Harbor Bay Club lays groundwork for youth tennis programs
On a cool, gray Sunday, Todd Martin offers a rapt audience of about 100 people at the Harbor Bay Club a quick primer on the basics of tennis. As the lanky two-time grand slam finalist trades volleys with the club’s pros, his audience chuckles at his dry asides and munches on bagels and fruit. Fifteen-year-old Mackenzie “Mackie” McDonald watches from the front row; the Piedmont resident, who started his tennis career at the club at age 3 and is now one of the country’s top-ranked juniors, will play an exhibition match against Martin in an hour.
To the side stands the man who organized it all: Paul Torricelli, Martin’s former Northwestern University coach and Harbor Bay’s new tennis director. And he said he’s working to set up a juniors program at the club that could someday turn out stars like Martin and McDonald.
“We’re trying to expand our junior program with a focus on 10 and under tennis,” Torricelli said Sunday.
Where athletic clubs have typically opted to draw older players by hiring big-name professionals like Martin, Harbor Bay is instead focusing on creating tennis programs that will draw new youth to the club.
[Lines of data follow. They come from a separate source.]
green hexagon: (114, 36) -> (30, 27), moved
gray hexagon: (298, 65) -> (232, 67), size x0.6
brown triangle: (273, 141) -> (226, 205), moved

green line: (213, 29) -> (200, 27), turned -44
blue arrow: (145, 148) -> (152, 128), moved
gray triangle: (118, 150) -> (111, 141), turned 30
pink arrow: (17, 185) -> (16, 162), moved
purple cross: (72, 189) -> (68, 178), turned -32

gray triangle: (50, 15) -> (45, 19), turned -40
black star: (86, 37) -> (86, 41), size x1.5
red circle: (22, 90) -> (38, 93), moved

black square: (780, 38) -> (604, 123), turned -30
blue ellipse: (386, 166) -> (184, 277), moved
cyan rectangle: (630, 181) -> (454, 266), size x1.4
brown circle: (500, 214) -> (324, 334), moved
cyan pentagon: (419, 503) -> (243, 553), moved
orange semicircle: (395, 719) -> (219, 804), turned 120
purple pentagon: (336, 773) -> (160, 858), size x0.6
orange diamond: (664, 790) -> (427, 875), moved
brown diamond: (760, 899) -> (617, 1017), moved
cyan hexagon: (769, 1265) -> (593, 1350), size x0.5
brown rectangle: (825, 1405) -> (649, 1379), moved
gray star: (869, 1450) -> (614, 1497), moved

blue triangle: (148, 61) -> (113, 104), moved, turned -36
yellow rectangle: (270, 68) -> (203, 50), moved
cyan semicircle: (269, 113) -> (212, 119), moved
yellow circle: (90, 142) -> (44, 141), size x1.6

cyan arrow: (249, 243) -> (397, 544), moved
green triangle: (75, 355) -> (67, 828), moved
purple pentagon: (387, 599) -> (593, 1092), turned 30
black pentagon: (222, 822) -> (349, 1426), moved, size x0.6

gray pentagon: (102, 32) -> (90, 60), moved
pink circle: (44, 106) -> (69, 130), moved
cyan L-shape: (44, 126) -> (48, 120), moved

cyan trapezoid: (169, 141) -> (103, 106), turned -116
And that is Torricelli’s forte, said Kirk Cowan, who manages the club.
Torricelli, an East Bay native whose father was a swim star at Alameda High, won three Big Ten Coach of the Year awards during his 24 years as tennis coach at Northwestern, a job he retired from in 2007. Since he started at the club in December, Torricelli has introduced three new tennis clinics.
In addition to his three decades of experience as a college coach and work as a club pro, Torricelli works with Scholarship for Athletes, Inc., which helps juniors find college programs, and has a close relationship with the United States Tennis Association, whose Northern California headquarters are nearby on Alameda’s North Loop Road.
Harbor Bay has just begun offering a QuickStart Tennis program, which is specifically aimed at players ages 5-10. The basic premise is to offer kid-size rackets and balls to make the game easier for kids to play; Cowan said the traditional adult court is divided up into five smaller courts to make it easier for young kids to get their start.
The club also offers weekly, one- and two-hour pee wee and beginner programs on Wednesdays for kids ages 4-8 as well as programs for intermediate and advanced juniors. And Torricelli envisions a high-performance program for juniors.
“We’re really going to focus on building a tennis program here,” he said.